● Exercise aim
Write the data out again, character for character, with no images.

● Data for review
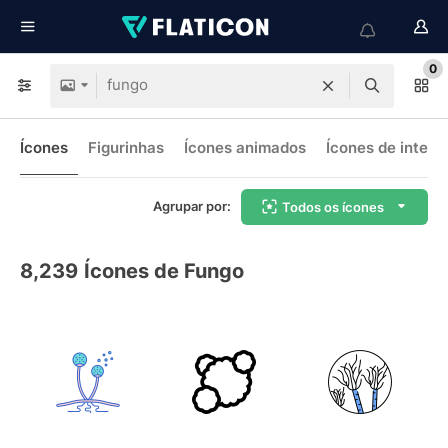
0
Ícones
Figurinhas
Ícones animados
Ícones de interf
Agrupar por:
Todos os ícones
8,239
Ícones de Fungo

● Output for this exercise
0
Ícones
Figurinhas
Ícones animados
Ícones de interf
Agrupar por:
Todos os ícones
8,239
Ícones de Fungo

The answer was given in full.